O psiquiatra Flávio Kapczinski, diretor da Rede Nacional de Saúde Mental, reforça que ainda há preconceito contra a população que desenvolve traumas psíquicos.
“Ninguém escolhe ter uma doença, assim como qualquer outra, como ter pneumonia, como ter asma. E ter uma doença mental ninguém decide ter, todos gostariam de ter saúde. E isso precisa ser melhor acolhido pela sociedade, isso precisa ser melhor acolhido pelas famílias e isso precisa ser discutido dentro dos ambientes de trabalho, das empresas, dentro das escolas, universidades e no âmbito da família”, diz.
Mapeamento
O objetivo da pesquisa é mapear os bairros de cada cidade que devem ter prioridade em investimento público na área de saúde mental, como a construção de centros de atendimento e a contratação de psicólogos e médicos psiquiatras.
“O direcionamento de recursos, se ele for feito baseado em dados, ele é muito mais efetivo. Alguns bairros muito atendidos, muito atingidos, eles não têm, por exemplo, nenhuma assistência de saúde mental, um CAPS (Centro de Atenção Psicossocial), que já é refinadíssimo, mas mesmo um posto de saúde, eventualmente, com algum psiquiatra ou psicólogo. E esse é um momento que a gente não pode menosprezar isso, porque além das pessoas estarem sofrendo demais”, complementa Simone.
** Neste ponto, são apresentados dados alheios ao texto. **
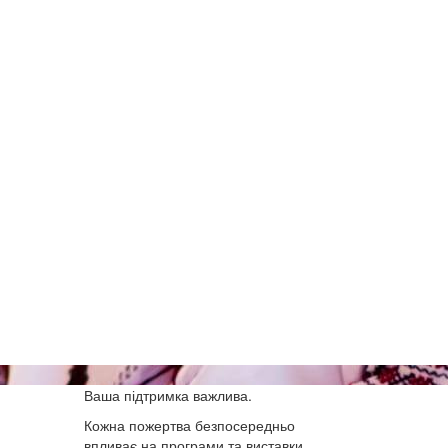
Ваша підтримка важлива.
Кожна пожертва безпосередньо
впливає на програми та виставки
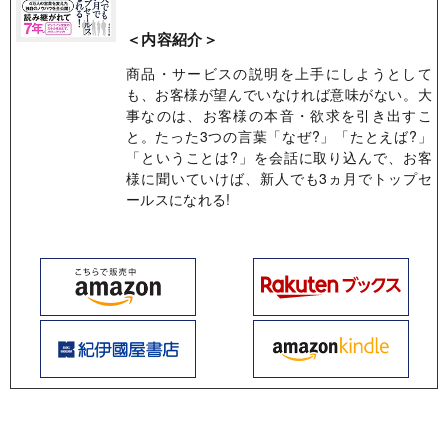
＜内容紹介＞
商品・サービスの説明を上手にしようとして
も、お客様が望んでいなければ意味がない。大
事なのは、お客様の本音・欲求を引き出すこ
と。たった3つの言葉「なぜ?」「たとえば?」
「ということは?」を会話に取り込んで、お客
様に聞いていけば、新人でも3ヵ月でトップセ
ールスになれる!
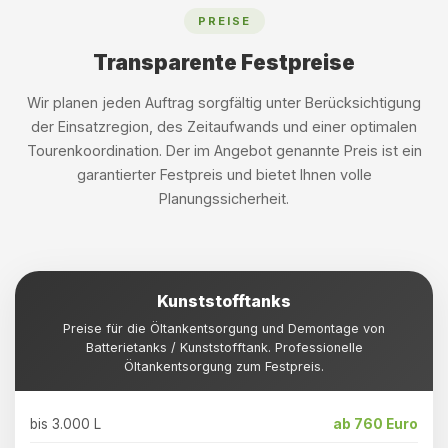
PREISE
Transparente Festpreise
Wir planen jeden Auftrag sorgfältig unter Berücksichtigung
der Einsatzregion, des Zeitaufwands und einer optimalen
Tourenkoordination. Der im Angebot genannte Preis ist ein
garantierter Festpreis und bietet Ihnen volle
Planungssicherheit.
Kunststofftanks
Preise für die Öltankentsorgung und Demontage von
Batterietanks / Kunststofftank. Professionelle
Öltankentsorgung zum Festpreis.
bis 3.000 L
ab 760 Euro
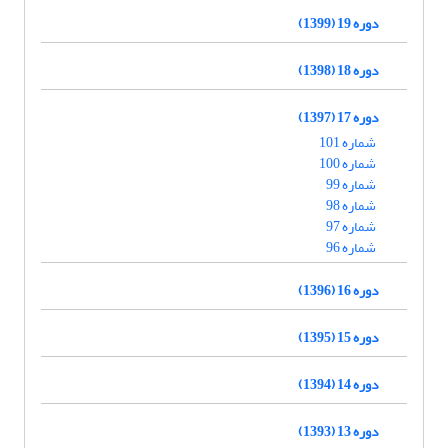
دوره 19 (1399)
دوره 18 (1398)
دوره 17 (1397)
شماره 101
شماره 100
شماره 99
شماره 98
شماره 97
شماره 96
دوره 16 (1396)
دوره 15 (1395)
دوره 14 (1394)
دوره 13 (1393)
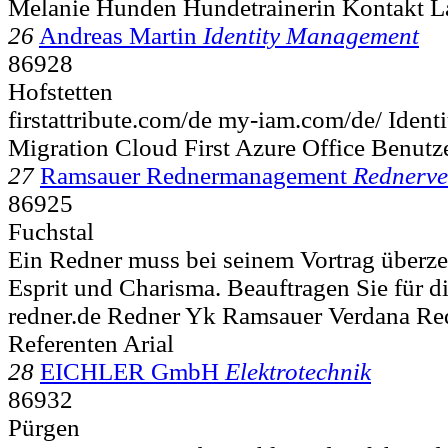
Melanie Hunden Hundetrainerin Kontakt L
26
Andreas Martin
Identity Management
86928
Hofstetten
firstattribute.com/de my-iam.com/de/ Iden
Migration Cloud First Azure Office Benutz
27
Ramsauer Rednermanagement
Rednerve
86925
Fuchstal
Ein Redner muss bei seinem Vortrag überz
Esprit und Charisma. Beauftragen Sie für d
redner.de Redner Yk Ramsauer Verdana R
Referenten Arial
28
EICHLER GmbH
Elektrotechnik
86932
Pürgen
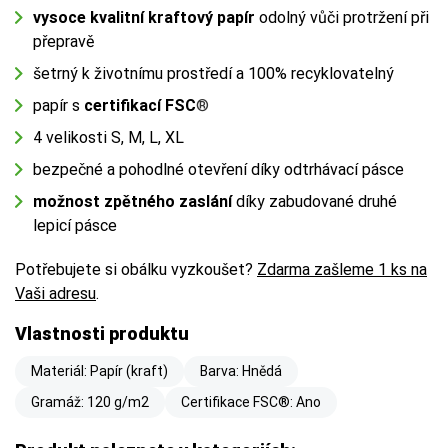
vysoce kvalitní kraftový papír
odolný vůči protržení při
přepravě
šetrný k životnímu prostředí a 100% recyklovatelný
papír s
certifikací FSC
®
4 velikosti S, M, L, XL
bezpečné a pohodlné otevření díky odtrhávací pásce
možnost zpětného zaslání
díky zabudované druhé
lepicí pásce
Potřebujete si obálku vyzkoušet?
Zdarma zašleme 1 ks na
Vaši adresu
.
Vlastnosti produktu
Materiál: Papír (kraft)
Barva: Hnědá
Gramáž: 120 g/m2
Certifikace FSC®: Ano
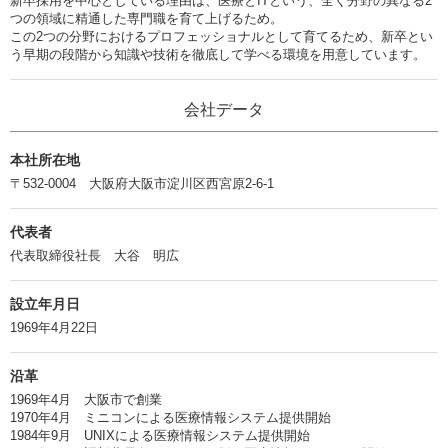
新卒採用を中心としている理由は、医療とITという、全く分野の異なる2
つの領域に精通した専門職を育て上げるため。
この2つの分野におけるプロフェッショナルとして育てるため、新卒とい
う早期の段階から知識や技術を徹底して学べる環境を用意しています。
会社データ
本社所在地
〒532-0004 大阪府大阪市淀川区西宮原2-6-1
代表者
代表取締役社長 大谷 明広
設立年月日
1969年4月22日
沿革
1969年4月 大阪市で創業
1970年4月 ミニコンによる医療情報システム提供開始
1984年9月 UNIXによる医療情報システム提供開始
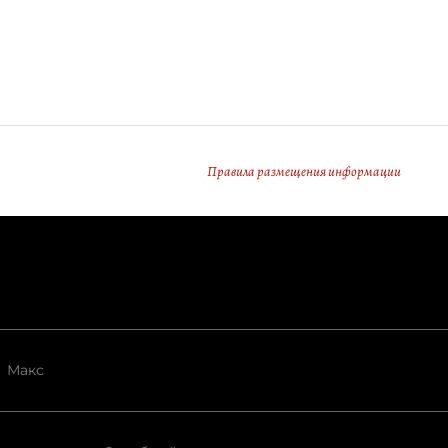
Правила размещения информации
Макс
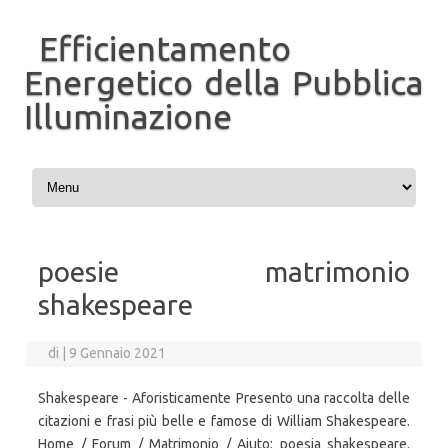
Efficientamento
Energetico della Pubblica
Illuminazione
Vai al contenuto
poesie matrimonio
shakespeare
di
|
9 Gennaio 2021
Shakespeare - Aforisticamente Presento una raccolta delle
citazioni e frasi più belle e famose di William Shakespeare.
Home / Forum / Matrimonio / Aiuto: poesia shakespeare.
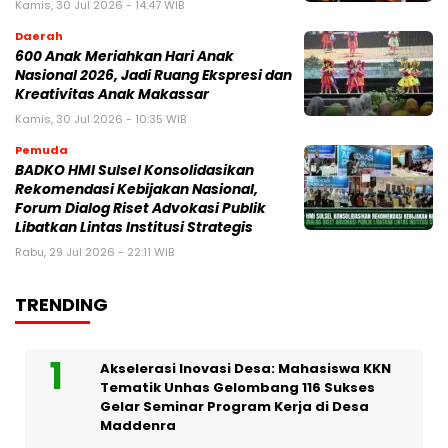
Kamis, 30 Jul 2026 - 14:47 WIB
Daerah
600 Anak Meriahkan Hari Anak
Nasional 2026, Jadi Ruang Ekspresi dan
Kreativitas Anak Makassar
Kamis, 30 Jul 2026 - 10:35 WIB
Pemuda
BADKO HMI Sulsel Konsolidasikan
Rekomendasi Kebijakan Nasional,
Forum Dialog Riset Advokasi Publik
Libatkan Lintas Institusi Strategis
Rabu, 29 Jul 2026 - 22:11 WIB
TRENDING
Akselerasi Inovasi Desa: Mahasiswa KKN
Tematik Unhas Gelombang 116 Sukses
Gelar Seminar Program Kerja di Desa
Maddenra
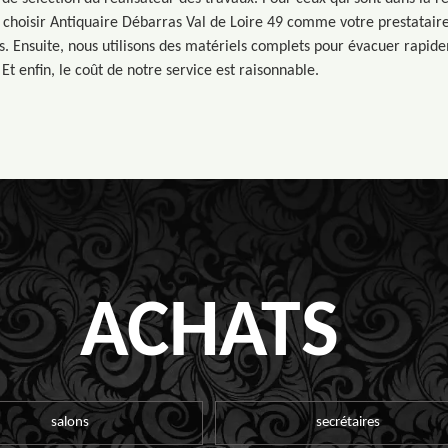
 choisir Antiquaire Débarras Val de Loire 49 comme votre prestataire
. Ensuite, nous utilisons des matériels complets pour évacuer rapi
 Et enfin, le coût de notre service est raisonnable.
ACHATS
salons
secrétaires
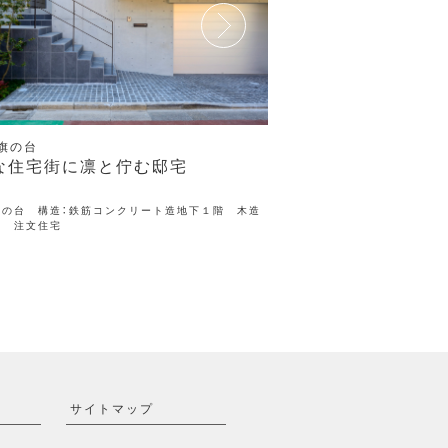
旗の台
品川区 上大崎
な住宅街に凛と佇む邸宅
高質感で開放感あ
旗の台 構造：鉄筋コンクリート造地下１階 木造
場所：品川区上大崎 構造：木
階 注文住宅
サイトマップ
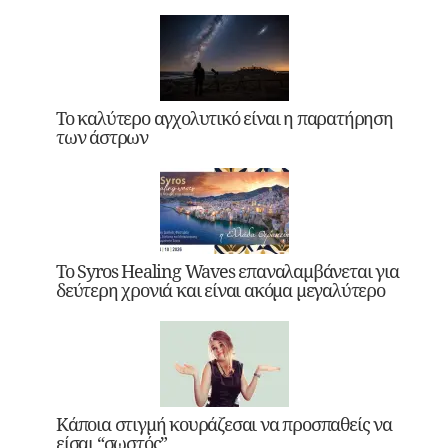
Το καλύτερο αγχολυτικό είναι η παρατήρηση
των άστρων
Το Syros Healing Waves επαναλαμβάνεται για
δεύτερη χρονιά και είναι ακόμα μεγαλύτερο
Κάποια στιγμή κουράζεσαι να προσπαθείς να
είσαι “σωστός”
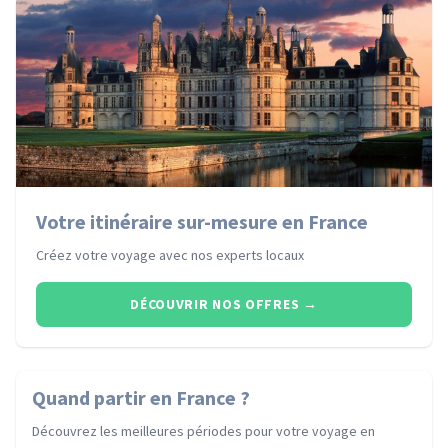
Votre itinéraire sur-mesure en France
Créez votre voyage avec nos experts locaux
DÉCOUVRIR NOS OFFRES
→
Quand partir
en France
?
Découvrez les meilleures périodes pour votre voyage
en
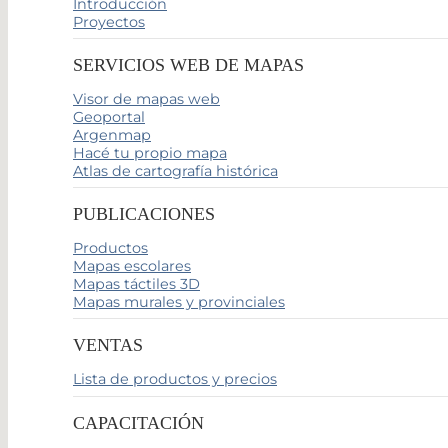
Introducción
Proyectos
SERVICIOS WEB DE MAPAS
Visor de mapas web
Geoportal
Argenmap
Hacé tu propio mapa
Atlas de cartografía histórica
PUBLICACIONES
Productos
Mapas escolares
Mapas táctiles 3D
Mapas murales y provinciales
VENTAS
Lista de productos y precios
CAPACITACIÓN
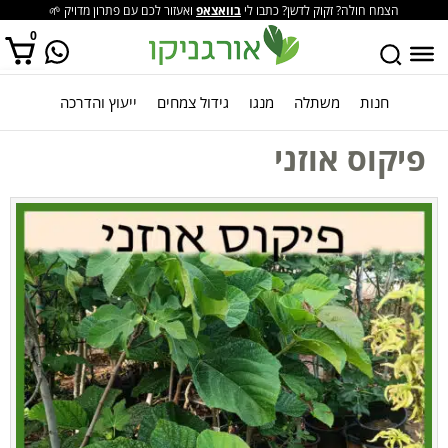
הצמח חולה? זקוק לדשן? כתבו לי
בוואצאפ
ואעזור לכם עם פתרון מדויק 🌱
0
חנות
משתלה
מנגו
גידול צמחים
ייעוץ והדרכה
אין מוצרים בסל הקניות.
פיקוס אוזני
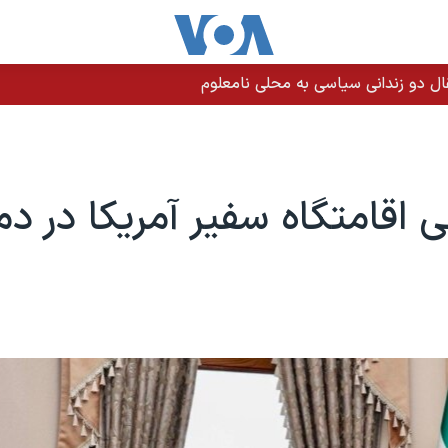
ی اقامتگاه سفیر آمریکا در 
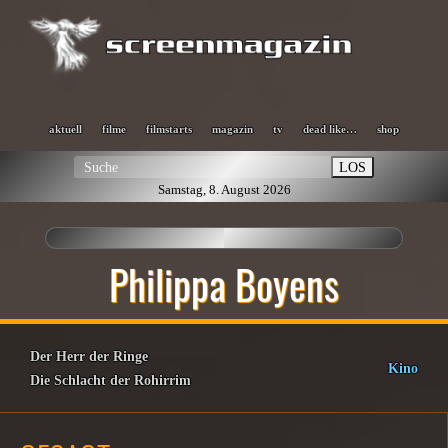
aktuell
filme
filmstarts
magazin
tv
dead like…
shop
LOS
Samstag, 8. August 2026
Philippa Boyens
Der Herr der Ringe
Kino
Die Schlacht der Rohirrim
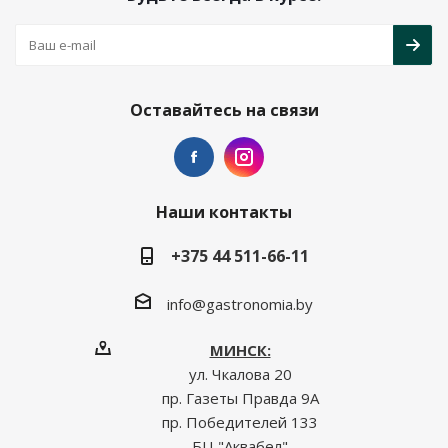
Оставайтесь на связи
Наши контакты
+375 44 511-66-11
info@gastronomia.by
МИНСК:
ул. Чкалова 20
пр. Газеты Правда 9А
пр. Победителей 133
БЦ "Аквабел"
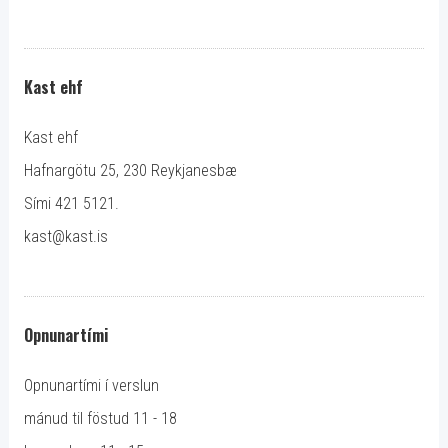
Kast ehf
Kast ehf
Hafnargötu 25, 230 Reykjanesbæ
Sími 421 5121.
kast@kast.is
Opnunartími
Opnunartími í verslun
mánud til föstud 11 - 18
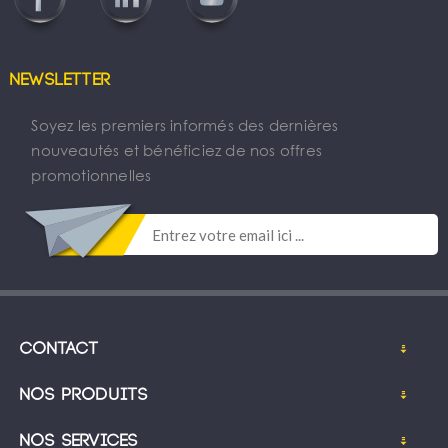
Newsletter
Soyez les premiers informés des dernières
nouveautés et bénéficiez de nos offres
promotionnelles
Contact
Nos produits
Nos services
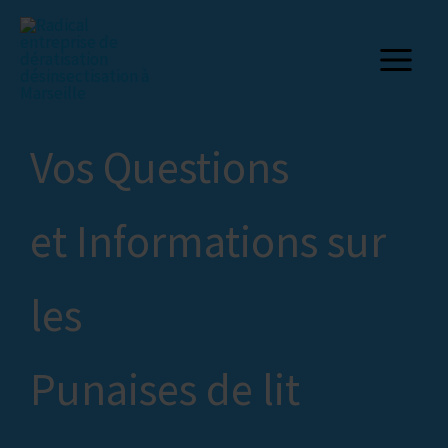
Aller
au
contenu
Vos Questions
et Informations sur
les
Punaises de lit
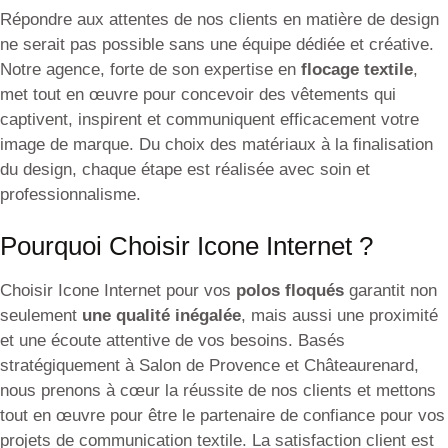
Répondre aux attentes de nos clients en matière de design
ne serait pas possible sans une équipe dédiée et créative.
Notre agence, forte de son expertise en
flocage textile
,
met tout en œuvre pour concevoir des vêtements qui
captivent, inspirent et communiquent efficacement votre
image de marque. Du choix des matériaux à la finalisation
du design, chaque étape est réalisée avec soin et
professionnalisme.
Pourquoi Choisir Icone Internet ?
Choisir Icone Internet pour vos
polos floqués
garantit non
seulement
une qualité inégalée
, mais aussi une proximité
et une écoute attentive de vos besoins. Basés
stratégiquement à Salon de Provence et Châteaurenard,
nous prenons à cœur la réussite de nos clients et mettons
tout en œuvre pour être le partenaire de confiance pour vos
projets de communication textile. La satisfaction client est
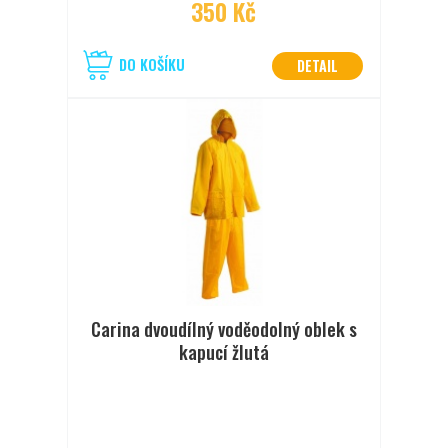
350 Kč
DO KOŠÍKU
DETAIL
Carina dvoudílný voděodolný oblek s
kapucí žlutá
Trabalho de resgate das pessoas ilhadas pela enchente causada pelo Rio Guaiba, em Porto Alegre (RS), na tarde do domingo, 05 de maio de 2024. Bairros como Humaitá, São Geraldo e Farrapos seguem debaixo d’água.
EVANDRO LEAL/ENQUADRAR/ESTADÃO CONTEÚDO
Participe da pesquisa
É possível participar da pesquisa respondendo ao questionário disponibilizado pela UFRGS.
Serviços gratuitos de saúde mental
A Sociedade Brasileira de Psicanálise de Porto Alegre disponibiliza atendimento psicológico e psiquiátrico gratuito, pela internet. É voltado para vítimas das enchentes quanto para os profissionais de resgate.
Já o Grupo DOC disponibiliza atendimentos psicológicos e médicos gratuitos para a população gaúcha atingida pelas enchentes. Para realizar a consulta, é preciso realizar o cadastro e aguardar o atendimento no site.